SOURCE MATERIAL ::
━━━

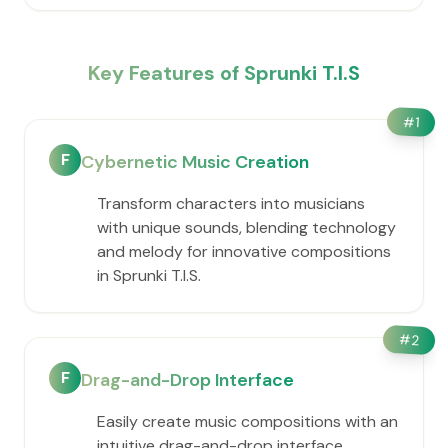
Key Features of Sprunki T.I.S
#
1
F
Cybernetic Music Creation
Transform characters into musicians
with unique sounds, blending technology
and melody for innovative compositions
in Sprunki T.I.S.
#
2
F
Drag-and-Drop Interface
Easily create music compositions with an
intuitive drag-and-drop interface,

━━━

REQUIRED WORK :: Count the lines of the entries above that contain the word "compositions" and give only the number.

RESULT FOR THIS TASK :: 2